Tuesday, December 20, 2005

Letter To First Things

In the item “Are Jews Smarter?,” paragraph six opens with your point about bright eighth graders congratulating themselves on the “discovery” that the assertion of the Declaration of Independence “is not literally true.” “In ways important and unimportant, it is not the case that all are created equal. Call equality our ‘founding mythology,’ if you like, but it is crucial to the foundation of the American order . . . .” Well, I don’t think this is right. “All men are created equal” is literally true. The equality in basic worth and dignity of every member of the human family is not a myth. (Or if it is a myth, as Flannery O’Connor might have said, to hell with it.) Of course, as you say, not all men are equal in every respect. That’s obvious. Some are smarter than others, some are stronger, some are more creative, some are more virtuous, etc. But precisely in respect of the matter at issue in the Declaration—basic worth and dignity—all are, literally, created equal. That’s not a myth, not a noble lie, not a generalization admitting of exceptions. It is why it would be profoundly and inherently wrong (and not just imprudent or dangerous because it’s the sort of thing that could get out of hand) for someone to take the life of a single severely mentally retarded child in order to harvest organs to save the lives of Edward Witten (who, let’s imagine, need a heart transplant), Michael Jordan (who needs a liver), and Bela Fleck and the Dalai Lama (both of whom need kidneys).

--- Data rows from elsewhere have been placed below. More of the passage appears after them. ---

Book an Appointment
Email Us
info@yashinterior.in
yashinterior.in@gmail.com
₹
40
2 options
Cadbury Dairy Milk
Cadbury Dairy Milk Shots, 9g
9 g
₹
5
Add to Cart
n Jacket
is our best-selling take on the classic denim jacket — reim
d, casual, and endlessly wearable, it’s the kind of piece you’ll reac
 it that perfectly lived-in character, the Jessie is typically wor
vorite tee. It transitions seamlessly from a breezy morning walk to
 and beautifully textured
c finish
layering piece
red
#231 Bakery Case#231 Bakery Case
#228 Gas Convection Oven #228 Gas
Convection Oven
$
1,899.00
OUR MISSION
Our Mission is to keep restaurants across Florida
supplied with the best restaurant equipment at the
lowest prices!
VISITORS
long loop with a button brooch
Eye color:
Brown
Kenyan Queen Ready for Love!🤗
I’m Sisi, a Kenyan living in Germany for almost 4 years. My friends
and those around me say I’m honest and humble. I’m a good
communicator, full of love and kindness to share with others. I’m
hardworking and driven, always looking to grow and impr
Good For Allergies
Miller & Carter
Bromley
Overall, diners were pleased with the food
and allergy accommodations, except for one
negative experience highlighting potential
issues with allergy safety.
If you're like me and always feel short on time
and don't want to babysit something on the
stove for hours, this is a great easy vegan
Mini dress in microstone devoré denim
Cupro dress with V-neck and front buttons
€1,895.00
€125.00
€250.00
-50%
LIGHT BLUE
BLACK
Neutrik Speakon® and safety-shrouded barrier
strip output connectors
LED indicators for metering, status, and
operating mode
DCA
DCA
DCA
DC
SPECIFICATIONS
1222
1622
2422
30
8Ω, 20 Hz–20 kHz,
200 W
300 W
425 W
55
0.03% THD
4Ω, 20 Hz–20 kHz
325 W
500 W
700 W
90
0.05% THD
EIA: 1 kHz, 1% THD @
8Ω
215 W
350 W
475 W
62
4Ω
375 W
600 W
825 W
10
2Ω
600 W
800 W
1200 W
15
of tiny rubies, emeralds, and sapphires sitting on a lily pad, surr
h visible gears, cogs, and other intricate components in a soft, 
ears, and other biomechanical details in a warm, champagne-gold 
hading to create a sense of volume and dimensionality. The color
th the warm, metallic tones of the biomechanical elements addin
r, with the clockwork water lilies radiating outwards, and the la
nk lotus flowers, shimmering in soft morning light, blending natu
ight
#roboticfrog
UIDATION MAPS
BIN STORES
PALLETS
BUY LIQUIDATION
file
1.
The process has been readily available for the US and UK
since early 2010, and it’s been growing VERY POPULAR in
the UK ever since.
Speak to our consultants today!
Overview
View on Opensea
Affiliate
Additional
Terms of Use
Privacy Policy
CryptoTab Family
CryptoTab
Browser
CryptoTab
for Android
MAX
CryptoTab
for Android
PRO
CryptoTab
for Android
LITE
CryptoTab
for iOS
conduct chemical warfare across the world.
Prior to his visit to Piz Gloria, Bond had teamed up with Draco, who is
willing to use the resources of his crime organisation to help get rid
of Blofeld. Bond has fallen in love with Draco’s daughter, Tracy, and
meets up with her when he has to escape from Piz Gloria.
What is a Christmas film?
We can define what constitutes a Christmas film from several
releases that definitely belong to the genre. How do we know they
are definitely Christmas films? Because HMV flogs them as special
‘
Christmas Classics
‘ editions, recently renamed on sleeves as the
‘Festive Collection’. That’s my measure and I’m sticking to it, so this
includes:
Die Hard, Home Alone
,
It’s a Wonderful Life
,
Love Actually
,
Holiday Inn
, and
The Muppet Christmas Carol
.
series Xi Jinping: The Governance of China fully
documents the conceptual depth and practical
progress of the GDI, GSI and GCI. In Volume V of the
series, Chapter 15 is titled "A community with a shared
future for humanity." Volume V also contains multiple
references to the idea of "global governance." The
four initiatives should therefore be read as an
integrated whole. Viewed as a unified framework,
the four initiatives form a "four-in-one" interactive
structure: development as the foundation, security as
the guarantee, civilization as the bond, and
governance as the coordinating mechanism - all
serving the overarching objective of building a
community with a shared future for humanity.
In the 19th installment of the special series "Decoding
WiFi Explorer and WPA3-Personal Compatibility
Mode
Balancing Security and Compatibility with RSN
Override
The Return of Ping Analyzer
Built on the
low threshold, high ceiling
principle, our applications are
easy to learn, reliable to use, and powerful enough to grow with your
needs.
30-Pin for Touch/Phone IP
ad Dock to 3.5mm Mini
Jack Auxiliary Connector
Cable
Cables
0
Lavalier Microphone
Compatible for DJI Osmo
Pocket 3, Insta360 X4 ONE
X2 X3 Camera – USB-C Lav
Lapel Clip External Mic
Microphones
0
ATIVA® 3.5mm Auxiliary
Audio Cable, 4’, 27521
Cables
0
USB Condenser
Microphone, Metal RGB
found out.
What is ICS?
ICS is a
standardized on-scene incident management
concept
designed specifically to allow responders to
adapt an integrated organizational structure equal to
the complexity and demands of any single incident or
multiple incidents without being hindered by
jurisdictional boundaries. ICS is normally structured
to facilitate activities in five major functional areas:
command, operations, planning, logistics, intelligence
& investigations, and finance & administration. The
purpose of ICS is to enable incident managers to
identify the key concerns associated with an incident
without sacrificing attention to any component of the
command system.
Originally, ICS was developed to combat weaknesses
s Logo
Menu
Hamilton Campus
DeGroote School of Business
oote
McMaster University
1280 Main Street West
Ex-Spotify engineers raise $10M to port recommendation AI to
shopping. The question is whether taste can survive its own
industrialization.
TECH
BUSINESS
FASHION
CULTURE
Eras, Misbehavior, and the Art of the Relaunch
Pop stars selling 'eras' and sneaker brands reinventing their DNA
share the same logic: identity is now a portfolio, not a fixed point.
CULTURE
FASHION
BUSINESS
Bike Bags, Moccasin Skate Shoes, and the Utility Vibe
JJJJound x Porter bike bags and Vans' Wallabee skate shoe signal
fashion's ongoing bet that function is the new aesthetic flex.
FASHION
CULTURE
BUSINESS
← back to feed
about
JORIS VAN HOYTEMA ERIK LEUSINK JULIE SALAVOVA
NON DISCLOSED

Of course, it is not that the retarded child is as smart as Witten, possesses the athletic prowess of Jordan, displays the musical genius of Fleck, or is as holy as the Dalai Lama (I’m guessing at the Dalai Lama’s holiness, by the way; maybe I should say Jimmy Carter here instead–just kidding! just kidding!!). Rather, it is that in basic worth and dignity the child really is the equal of these guys and everyone else. We don’t just pretend that he is equal in dignity because it helps to support the kind of public order and political regime we happen to favor, or because social life would become unmanageable otherwise. We believe he is equal–literally–and we assert it as a matter of moral truth.